Предел забвения | страница 75
Я не встречал ничего подобного; вспомнил только, что несколько раз Второй дед говорил — обиняками, неопределенно и как бы немного присочиняя, — что он подарит мне, когда я подрасту, какие-то особенные — он не говорил «игрушки» — игралки, игрульки. Они были передо мной — винтовка, лошадь, собака, три человечка; они не могли принадлежать ребенку, скорее кустарный сувенир для взрослого — и в то же время от них веяло сумасшествием, заскоком ума, дикой сосредоточенностью на деталях, происходящей от неспособности охватить целое, болезненной подробностью безумного замысла, тем же язычеством, что было в хранении зубов. Фигурки могли бы принадлежать постаревшему полководцу, разыгрывающему битвы былого, но такие, в которых деревянные солдатики, ведомые волей помешавшегося на пролитой крови маршала, погибают по-настоящему, умирают смертью вещи — поэтому они и должны быть сделаны из простых, начальных материй — дерева, железа, кожи.
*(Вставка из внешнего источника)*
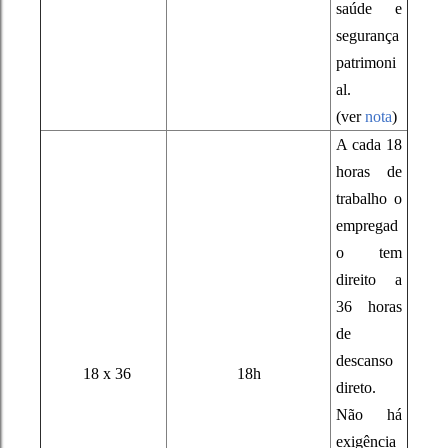
saúde e
segurança
patrimoni
al.
(ver
nota
)
A cada 18
horas de
trabalho o
empregad
o tem
direito a
36 horas
de
descanso
18 x 36
18h
direto.
Não há
exigência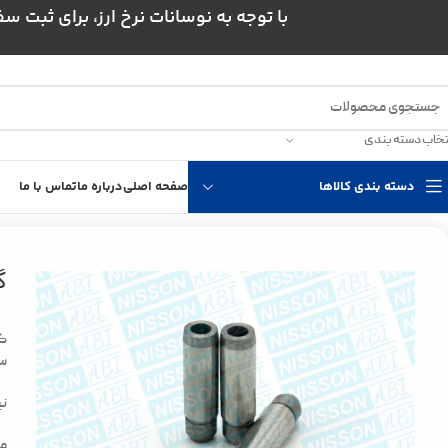
با توجه به نوسانات نرخ ارز، برای ثبت سفارش و است
تخاب دسته بندی
دسته بندی کالاها
صفحه اصلی
درباره ما
تماس با ما
خانه
فرمان، جلوبندی و ترمز
مجموعه فرمان و هیدرولیک
گیت سوپاپ نیسان دی
گ
گی
سی
نی
مار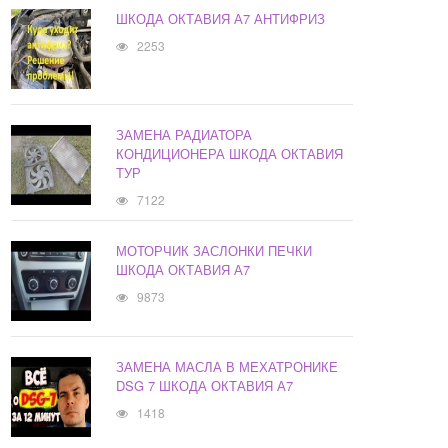
ШКОДА ОКТАВИЯ А7 АНТИФРИЗ
2253
ЗАМЕНА РАДИАТОРА
КОНДИЦИОНЕРА ШКОДА ОКТАВИЯ
ТУР
7122
МОТОРЧИК ЗАСЛОНКИ ПЕЧКИ
ШКОДА ОКТАВИЯ А7
9873
ЗАМЕНА МАСЛА В МЕХАТРОНИКЕ
DSG 7 ШКОДА ОКТАВИЯ А7
1418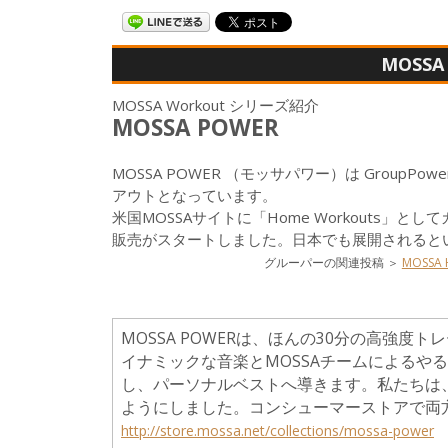
MOSSA
MOSSA Workout シリーズ紹介
MOSSA POWER
MOSSA POWER （モッサパワー）は Group
アウトとなっています。
米国MOSSAサイトに「Home Workouts」と
販売がスタートしました。日本でも展開されると
グルーパーの関連投稿 ＞
MOSS
MOSSA POWERは、ほんの30分の高強
イナミックな音楽とMOSSAチームによるや
し、パーソナルベストへ導きます。私たちは、M
ようにしました。コンシューマーストアで両
http://store.mossa.net/collections/mossa-power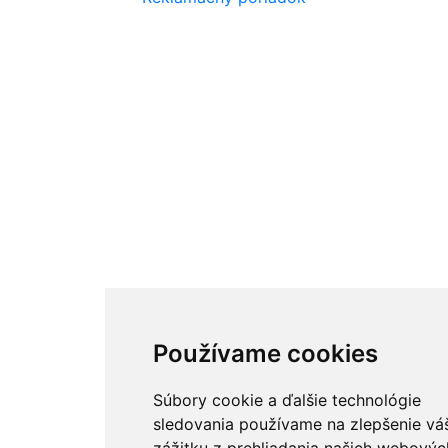
Používame cookies
Súbory cookie a ďalšie technológie
sledovania používame na zlepšenie vá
Я стоял в оторопи; солнечное жало, обморочный яд, — все было как удар, как змеиный укус; я думал найти документ, некое свидетельство, а нашел ящик Пандоры.
Если бы Второй дед был жив, он наверняка подарил бы мне фигурки, что-то пояснив, рассказав об их происхождении; история или байка, шуточный сюжет — и они превратились бы в потешных марионеток или в забавные вещицы из прошлого: вот, дескать, чем довольствовалась ребятня, когда еще не было магазина «Детский мир». И я взял бы их, в зависимости от возраста, как игрушки или как сувениры; хранил бы, не чувствуя всего того, что чувствовал наедине с ними.
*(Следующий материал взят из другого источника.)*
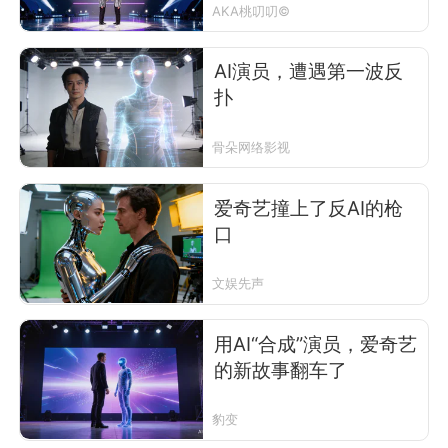
AKA桃叨叨©
AI演员，遭遇第一波反
扑
骨朵网络影视
爱奇艺撞上了反AI的枪
口
文娱先声
用AI“合成”演员，爱奇艺
的新故事翻车了
豹变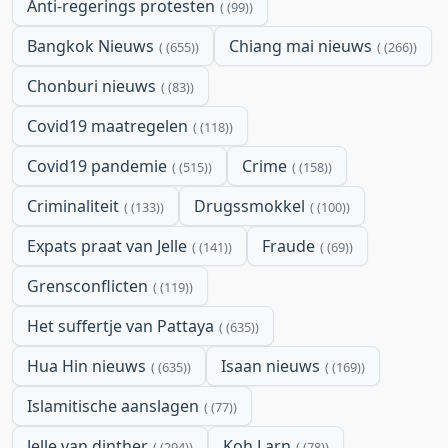
Anti-regerings protesten
(99)
Bangkok Nieuws
Chiang mai nieuws
(655)
(266)
Chonburi nieuws
(83)
Covid19 maatregelen
(118)
Covid19 pandemie
Crime
(515)
(158)
Criminaliteit
Drugssmokkel
(133)
(100)
Expats praat van Jelle
Fraude
(141)
(69)
Grensconflicten
(119)
Het suffertje van Pattaya
(635)
Hua Hin nieuws
Isaan nieuws
(635)
(169)
Islamitische aanslagen
(77)
Jelle van dinther
Koh Larn
(294)
(78)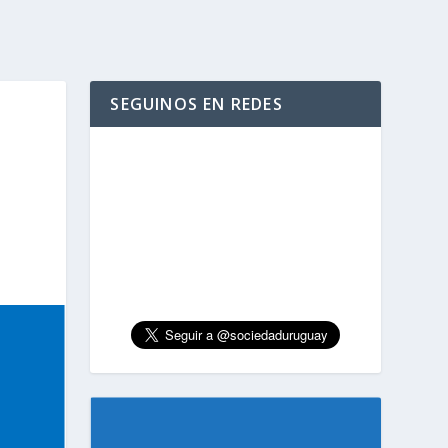
SEGUINOS EN REDES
Фигурки были страшны — их не хотелось по доброй воле брать в руки. Казалось, что прикосновение к ним небезопасно; что они как-то связаны с умершими уже людьми, которых они изображают; да, фигурки были анонимны, лишены конкретных черт — но за каждой из них неявно угадывался так же лишенный примет, беспощадно обезличенный, обкатанный временем до гладкости человек.
В них был емко выражен дух времени: не то общее и внешнее, что витает в воздухе, образуя атмосферу эпохи — моды, лозунги, речи, технические новшества, — а то, что глубже и ближе к сердцу: понятия добра и зла, понятия человеческого и нечеловеческого, совокупная доминанта отношений, то, что один человек может сделать другому — и время примет это деяние за должное.
Дух времени — что есть человек в этом времени, насколько в людях свободно или, наоборот, несвободно человеческое; и фигурки принадлежали ко времени, когда человек был не игрушкой даже — в этом образе есть допущение склонной к играм, разнящейся от случая к случаю судьбы, — а некой единицей, судьбы лишенной.